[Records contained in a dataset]
------------------------------------------------------------

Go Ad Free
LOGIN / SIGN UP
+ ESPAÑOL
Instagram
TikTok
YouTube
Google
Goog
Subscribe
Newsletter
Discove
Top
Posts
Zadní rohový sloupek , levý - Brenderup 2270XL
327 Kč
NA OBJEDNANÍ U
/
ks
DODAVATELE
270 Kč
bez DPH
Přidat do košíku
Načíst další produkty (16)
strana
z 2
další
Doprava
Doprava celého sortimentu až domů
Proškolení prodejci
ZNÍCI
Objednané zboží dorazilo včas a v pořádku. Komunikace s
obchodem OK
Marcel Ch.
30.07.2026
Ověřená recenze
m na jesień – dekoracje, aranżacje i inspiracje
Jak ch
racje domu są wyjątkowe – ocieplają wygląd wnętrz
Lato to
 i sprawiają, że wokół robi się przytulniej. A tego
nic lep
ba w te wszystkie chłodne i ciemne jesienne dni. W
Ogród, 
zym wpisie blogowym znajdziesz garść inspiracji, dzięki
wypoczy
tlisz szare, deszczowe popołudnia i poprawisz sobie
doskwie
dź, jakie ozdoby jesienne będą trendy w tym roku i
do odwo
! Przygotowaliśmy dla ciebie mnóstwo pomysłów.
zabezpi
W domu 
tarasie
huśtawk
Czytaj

------------------------------------------------------------

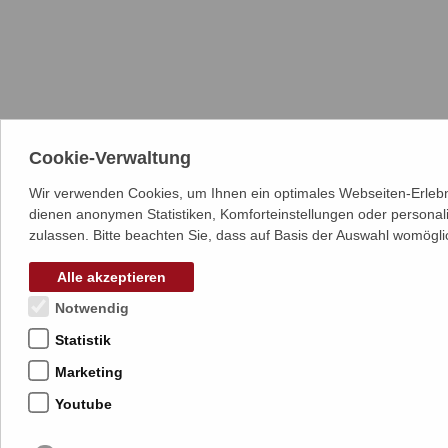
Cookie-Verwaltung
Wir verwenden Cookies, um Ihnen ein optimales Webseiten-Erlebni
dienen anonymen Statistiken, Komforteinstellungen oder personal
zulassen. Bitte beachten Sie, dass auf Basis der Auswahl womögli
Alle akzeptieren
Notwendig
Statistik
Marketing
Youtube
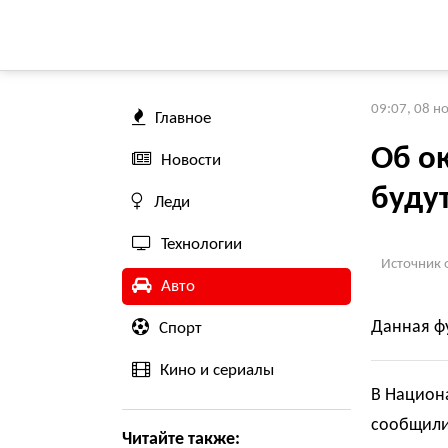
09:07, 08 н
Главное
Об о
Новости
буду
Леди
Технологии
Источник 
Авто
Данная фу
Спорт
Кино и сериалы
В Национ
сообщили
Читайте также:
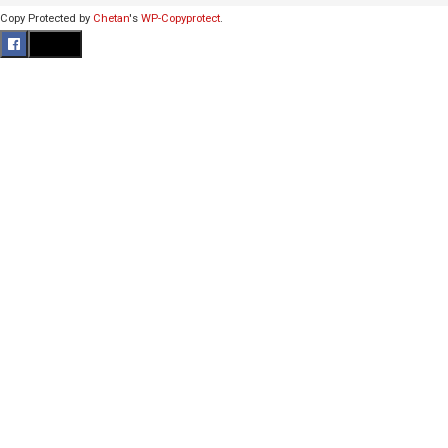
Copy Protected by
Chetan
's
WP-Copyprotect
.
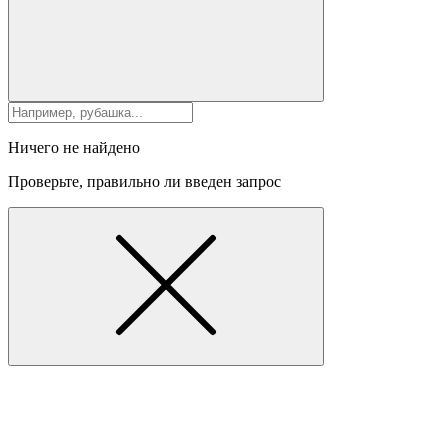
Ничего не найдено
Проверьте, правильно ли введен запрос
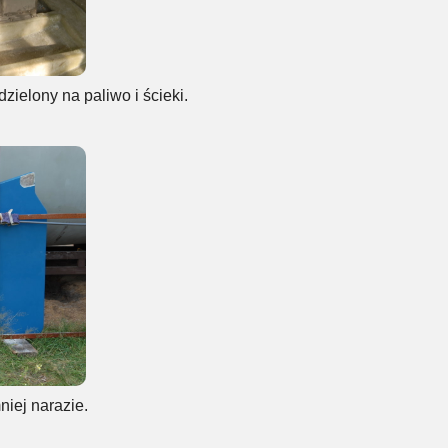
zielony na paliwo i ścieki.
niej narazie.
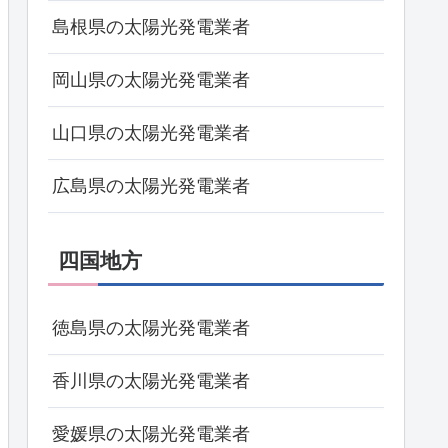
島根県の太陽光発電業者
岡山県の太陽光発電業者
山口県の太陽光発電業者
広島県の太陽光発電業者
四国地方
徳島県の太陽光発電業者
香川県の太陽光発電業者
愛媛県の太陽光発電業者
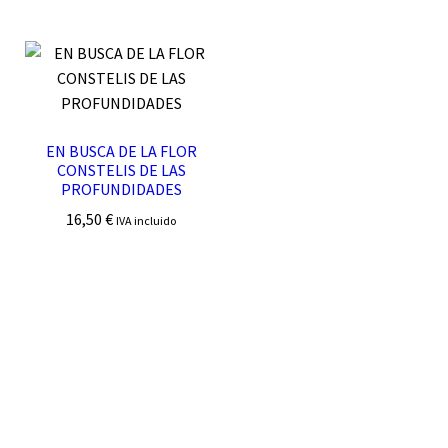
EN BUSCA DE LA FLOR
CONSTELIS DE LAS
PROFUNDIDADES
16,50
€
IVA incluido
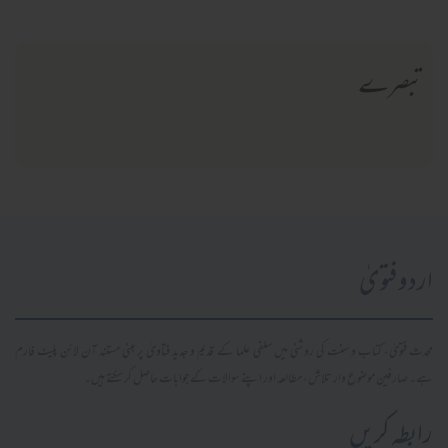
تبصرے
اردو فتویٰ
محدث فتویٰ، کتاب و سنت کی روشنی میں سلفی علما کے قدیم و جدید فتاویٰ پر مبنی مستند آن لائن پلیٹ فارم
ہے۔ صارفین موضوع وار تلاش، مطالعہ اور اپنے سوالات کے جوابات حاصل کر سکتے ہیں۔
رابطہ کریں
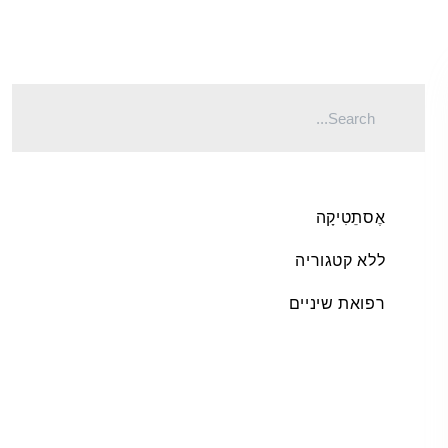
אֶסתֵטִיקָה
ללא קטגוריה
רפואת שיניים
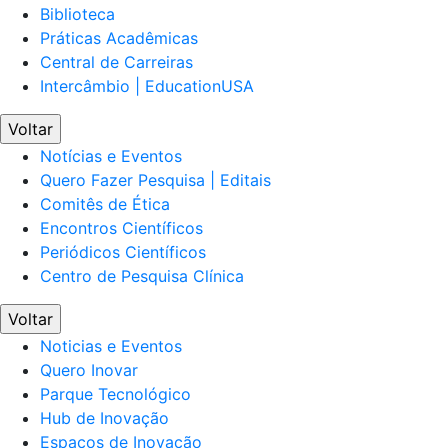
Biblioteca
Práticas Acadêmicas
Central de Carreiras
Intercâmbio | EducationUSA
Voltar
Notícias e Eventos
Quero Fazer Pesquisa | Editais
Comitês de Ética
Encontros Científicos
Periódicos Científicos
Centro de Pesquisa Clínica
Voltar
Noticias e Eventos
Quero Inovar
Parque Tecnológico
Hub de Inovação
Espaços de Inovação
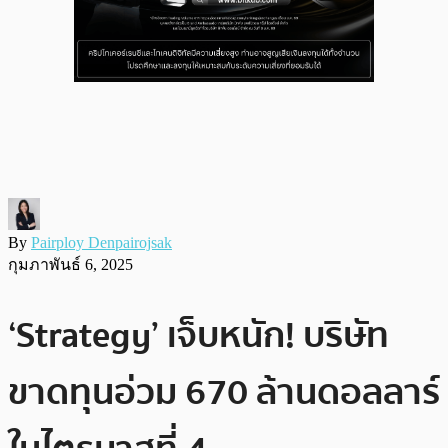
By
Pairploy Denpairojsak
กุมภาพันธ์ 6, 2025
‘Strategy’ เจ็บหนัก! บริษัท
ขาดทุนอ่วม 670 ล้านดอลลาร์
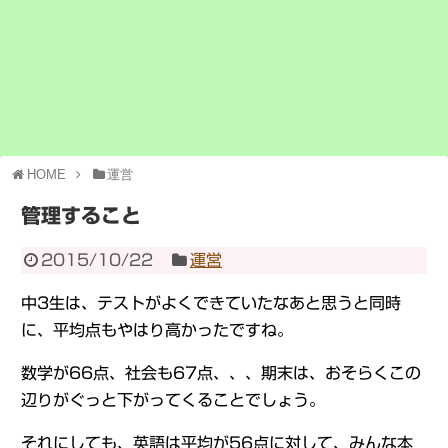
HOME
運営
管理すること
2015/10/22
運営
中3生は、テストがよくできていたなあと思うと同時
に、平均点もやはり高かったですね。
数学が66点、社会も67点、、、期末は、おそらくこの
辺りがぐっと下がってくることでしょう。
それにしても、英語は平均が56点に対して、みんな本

------------------------------------------------------------

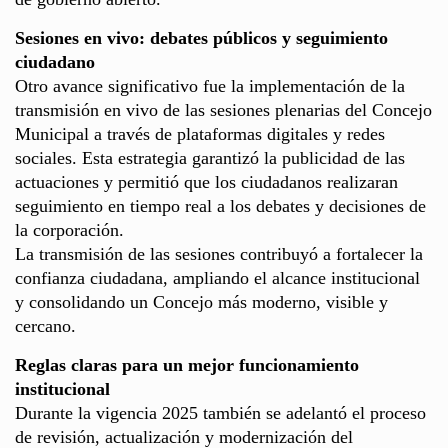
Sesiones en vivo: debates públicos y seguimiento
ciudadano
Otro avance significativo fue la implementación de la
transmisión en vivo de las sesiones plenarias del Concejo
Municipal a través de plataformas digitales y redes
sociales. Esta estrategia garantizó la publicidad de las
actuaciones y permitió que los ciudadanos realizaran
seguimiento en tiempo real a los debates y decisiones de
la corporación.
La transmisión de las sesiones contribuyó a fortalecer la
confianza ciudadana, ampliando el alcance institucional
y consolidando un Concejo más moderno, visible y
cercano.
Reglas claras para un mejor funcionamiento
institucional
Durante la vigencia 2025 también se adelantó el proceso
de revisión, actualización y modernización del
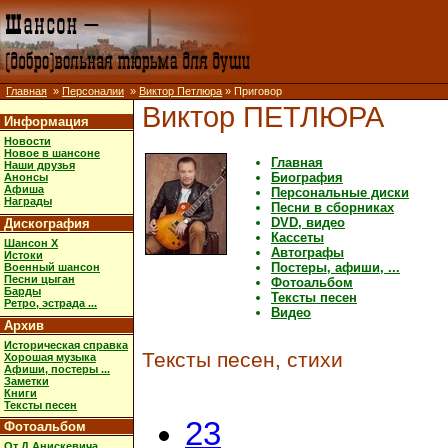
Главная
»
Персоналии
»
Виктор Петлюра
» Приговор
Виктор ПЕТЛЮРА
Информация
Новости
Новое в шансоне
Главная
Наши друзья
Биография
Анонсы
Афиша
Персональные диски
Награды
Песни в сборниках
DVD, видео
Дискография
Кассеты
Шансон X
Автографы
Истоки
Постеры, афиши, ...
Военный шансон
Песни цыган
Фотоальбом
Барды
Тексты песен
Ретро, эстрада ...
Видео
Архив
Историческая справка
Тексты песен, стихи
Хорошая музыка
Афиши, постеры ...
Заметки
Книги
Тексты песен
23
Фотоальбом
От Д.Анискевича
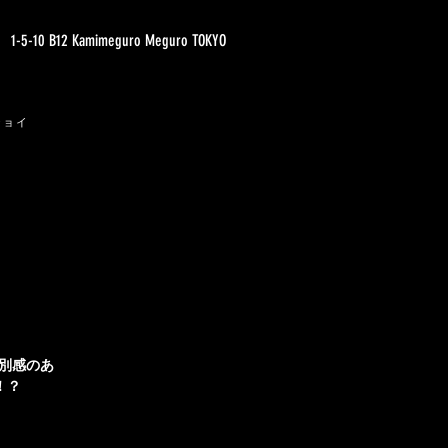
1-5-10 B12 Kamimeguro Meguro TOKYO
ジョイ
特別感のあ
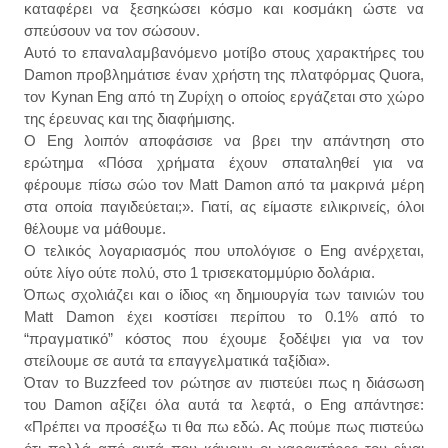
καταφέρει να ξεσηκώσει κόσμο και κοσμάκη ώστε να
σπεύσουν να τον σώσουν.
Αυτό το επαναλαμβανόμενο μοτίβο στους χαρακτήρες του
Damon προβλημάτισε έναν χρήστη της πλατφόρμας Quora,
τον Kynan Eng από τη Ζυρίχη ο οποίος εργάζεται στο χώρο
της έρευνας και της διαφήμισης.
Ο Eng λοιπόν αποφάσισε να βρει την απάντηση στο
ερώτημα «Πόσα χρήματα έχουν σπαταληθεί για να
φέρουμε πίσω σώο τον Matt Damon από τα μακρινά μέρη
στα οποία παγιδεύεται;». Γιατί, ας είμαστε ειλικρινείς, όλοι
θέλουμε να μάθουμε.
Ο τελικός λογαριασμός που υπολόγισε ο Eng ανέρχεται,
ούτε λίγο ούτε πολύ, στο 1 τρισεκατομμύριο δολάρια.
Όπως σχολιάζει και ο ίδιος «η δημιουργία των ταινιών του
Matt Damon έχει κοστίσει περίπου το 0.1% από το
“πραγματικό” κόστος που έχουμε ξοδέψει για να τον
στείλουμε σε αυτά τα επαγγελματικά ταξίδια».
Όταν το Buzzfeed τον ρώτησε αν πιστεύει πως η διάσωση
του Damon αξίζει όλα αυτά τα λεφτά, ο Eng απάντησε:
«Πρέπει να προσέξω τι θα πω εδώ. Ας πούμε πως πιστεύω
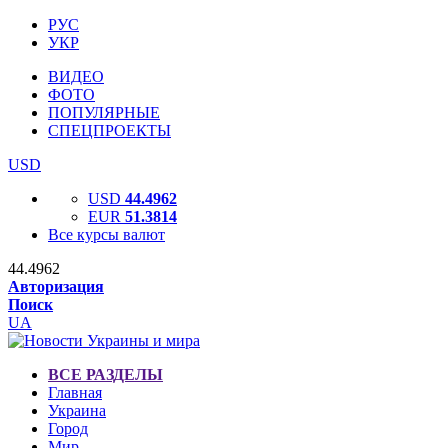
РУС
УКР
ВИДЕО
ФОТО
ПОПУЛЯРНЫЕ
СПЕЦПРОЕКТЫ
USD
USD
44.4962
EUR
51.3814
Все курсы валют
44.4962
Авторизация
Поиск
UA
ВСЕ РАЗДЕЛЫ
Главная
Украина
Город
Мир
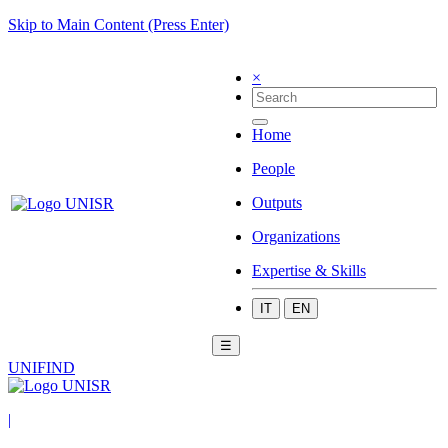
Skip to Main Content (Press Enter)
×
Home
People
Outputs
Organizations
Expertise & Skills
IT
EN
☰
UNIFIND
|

------------------------------------------------------------

Action item: Transcribe the lines above between the line holding "辺りがぐっと下がってくることでしょう。" and the line holding "それにしても、英語は平均が56点に対して、みんな本", inclusive, exactly as they stand and with nothing added.

Exercise result:
辺りがぐっと下がってくることでしょう。
それにしても、英語は平均が56点に対して、みんな本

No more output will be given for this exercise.